Strategy is being specialized here too. Especially as VC backed companies continue to stay private far longer than they previously have. Due to this, the industry has expanded from seed investments to late stage and growth equity strategies. Each of these stages requires its own specialized skill set.
This post-pandemic trend towards specialization may see especially complex sectors and sub-sectors continue to perform well. And if investors keep up the search for new innovators, tech could easily see another boom. However, it’s unlikely this level of investment will continue - not just in tech but across the entire Private Equity industry. In December 2021, PitchBook suggested: "If the current pace of dealmaking over the last six months continued for a full year, the aggregate deal value would be greater than the current dry powder of all funds."
While rising inflation rates, global supply chain chaos and labor shortages could also have a negative impact.
Despite this, there are still a number of sectors worth keeping an eye on - all of which will require a degree of specialization. For obvious reasons, healthtech is doing incredibly well. According to Preqin’s 2022 report, by Q3 2021, healthcare venture capital deals for the first three quarters reached $79 billion, already surpassing 2020’s record total of $69 billion.
Cyber security is also worth monitoring. The same Preqin report noted that the aggregate deal value in the cybersecurity sector surged from $5.9 billion in 2016 to almost $13bn in the first three quarters of 2021. The horrific situation in Ukraine is likely to benefit this sub-sector too.
However, how the conflict will impact defense investment remains to be seen. As we mentioned in our recent article on the Russian invasion and Private Equity, “In one week, Germany undid decades of its foreign and defense policy. It vowed to initiate massive investments in its defense and security.” It’s yet to be seen how this will fully unfold, but other countries like Sweden are also changing tact on defense investment.

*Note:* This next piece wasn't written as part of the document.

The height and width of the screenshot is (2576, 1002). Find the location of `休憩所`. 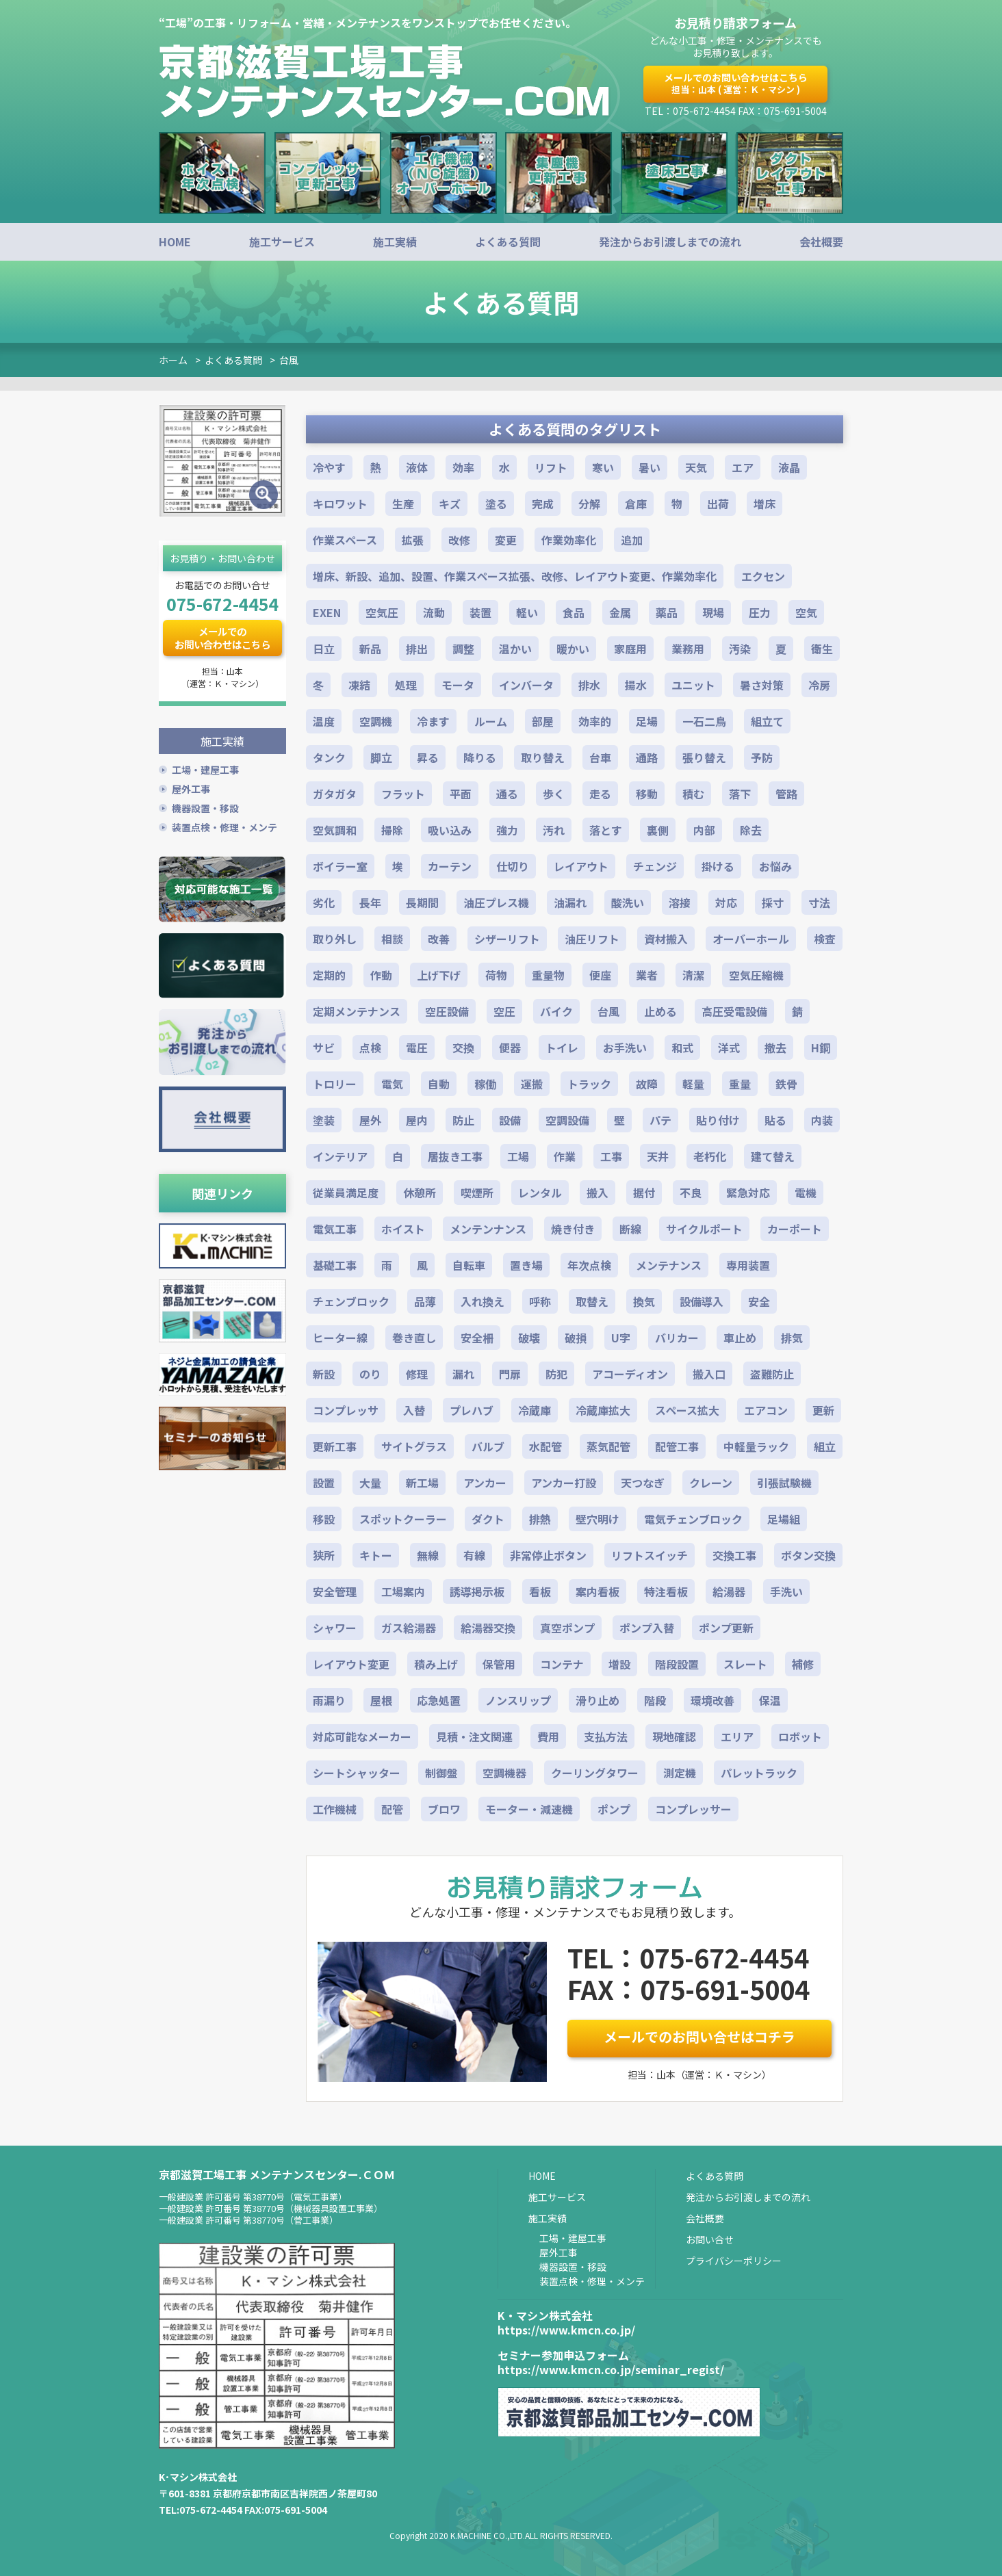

Despite a trend in specialization, for newer investors, looking at a range of sectors remains advisable. Ermoline is clear on this: “ Look for specializations that can complement a diverse, global portfolio. An investment focusing on one or a limited set of sectors would usually be advised only for more seasoned investors.”

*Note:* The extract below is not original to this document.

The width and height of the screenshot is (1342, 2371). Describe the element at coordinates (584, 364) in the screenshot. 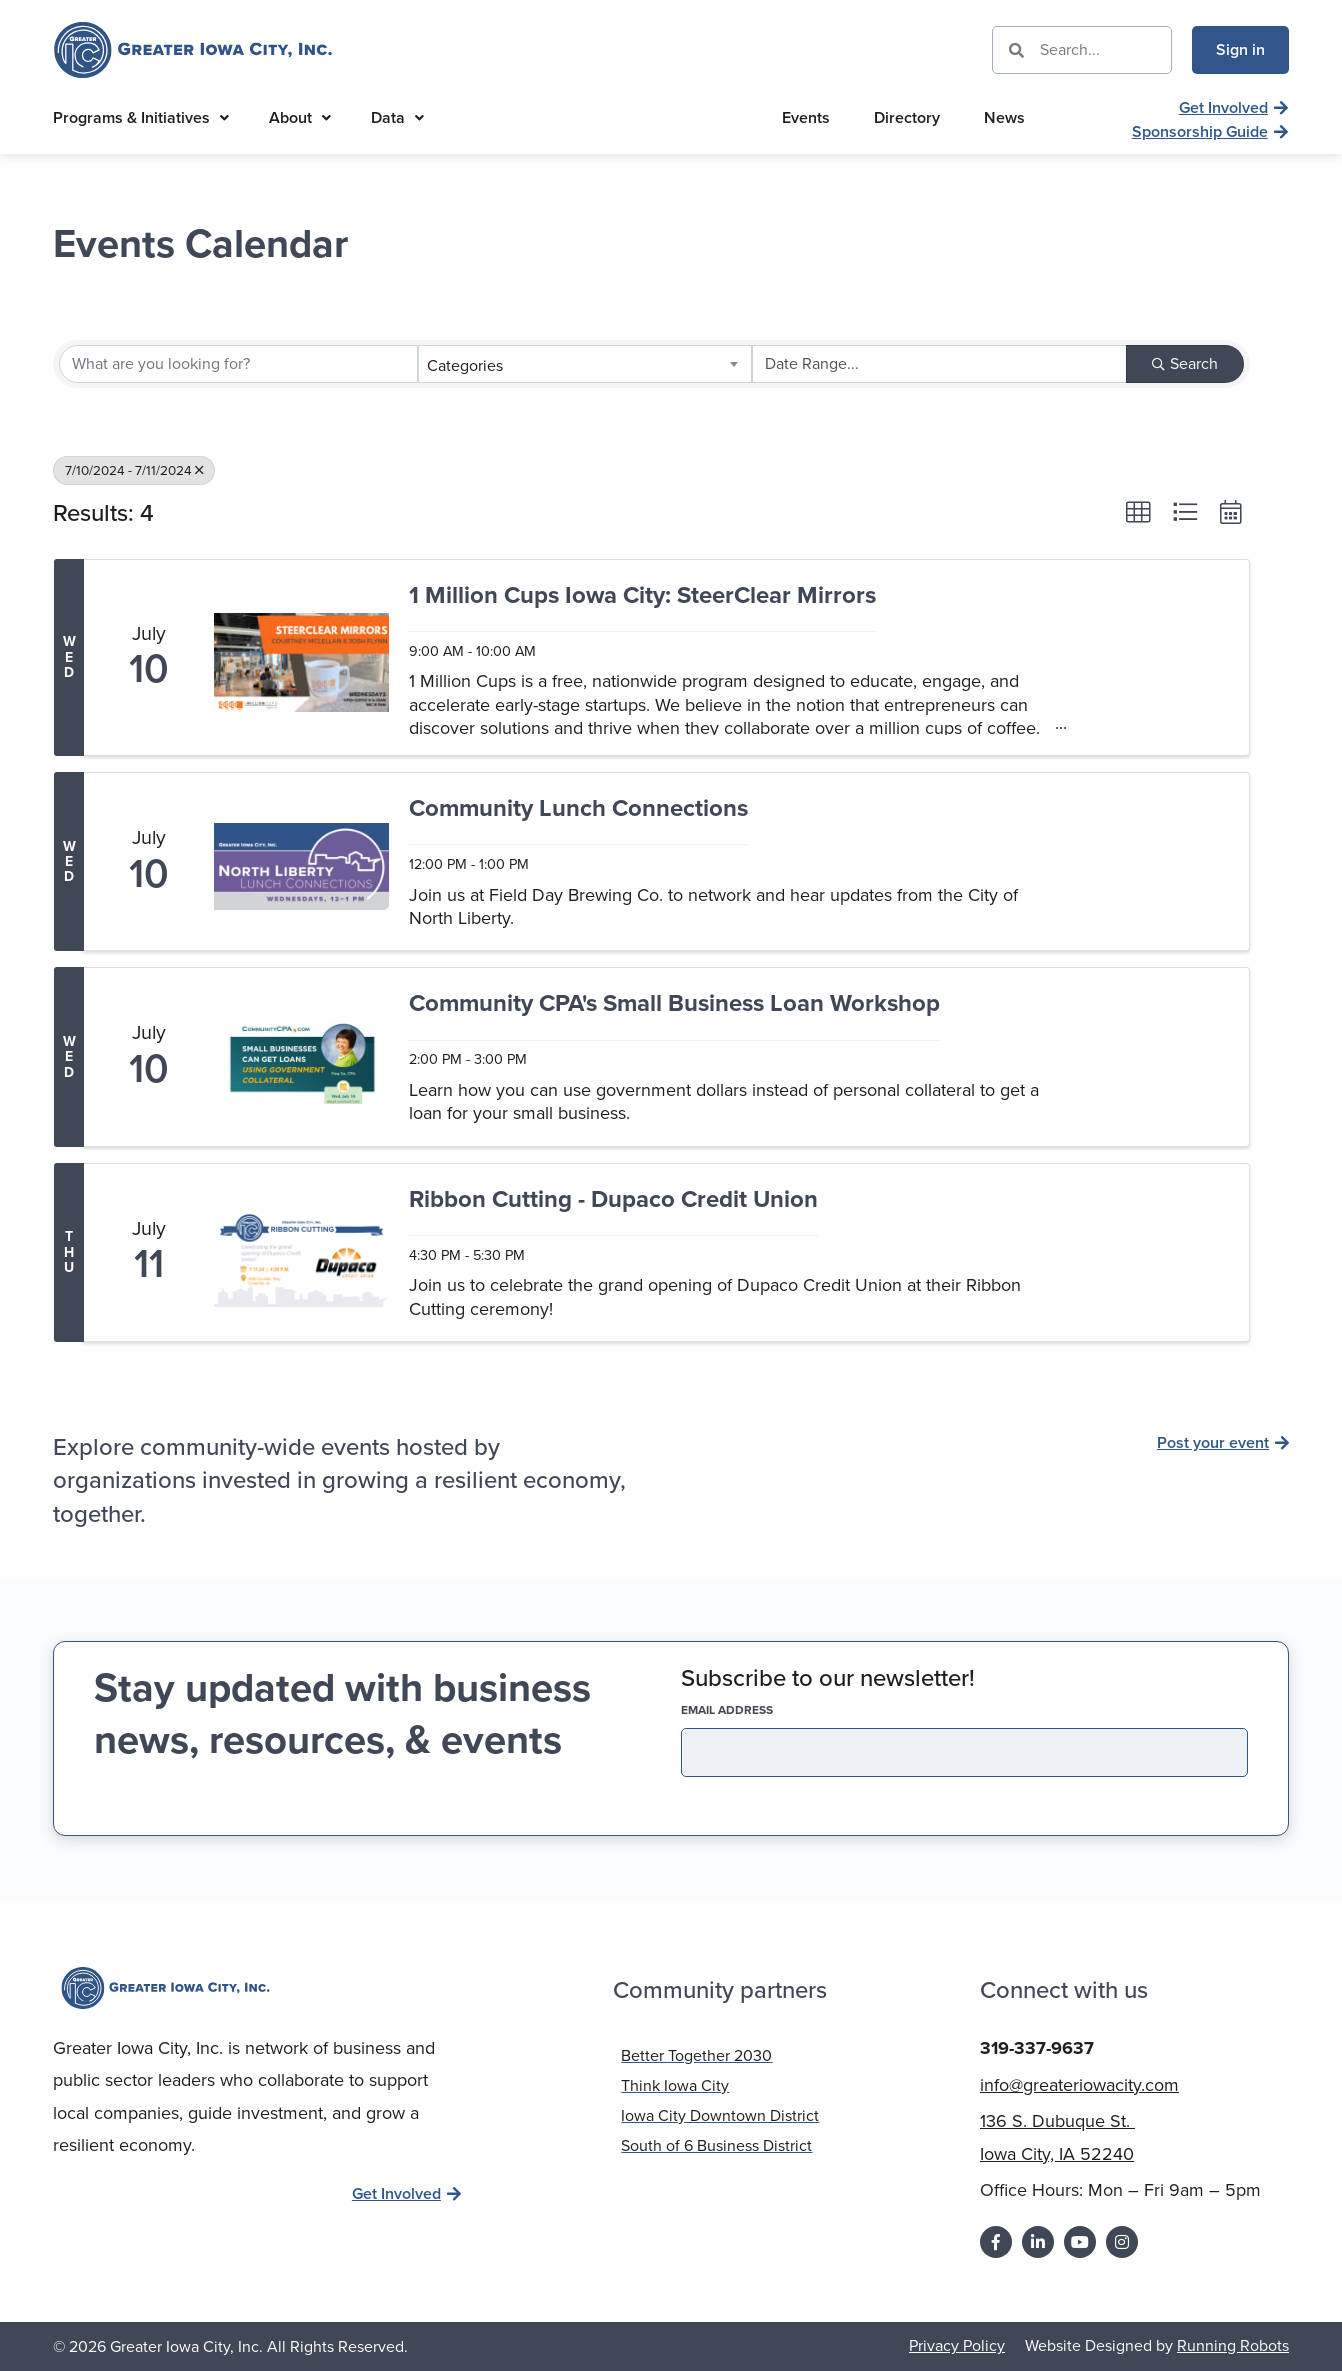 I see `[combobox]` at that location.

Of course, only the investor knows how equipped they are. Your level of experience and the scale of your existing portfolio should dictate whether you invest with a manager and a highly focused mandate, or via larger firms with the resources to navigate various sectors at once.
However experienced you are, if you’re set on reaping the rewards specialization can bring, Ermoline advises acquiring “the help of managers who truly understand the sector.”
But that suggestion comes with a clear warning: “Do your research here, there are a lot of managers around, not all of them are up to the task.”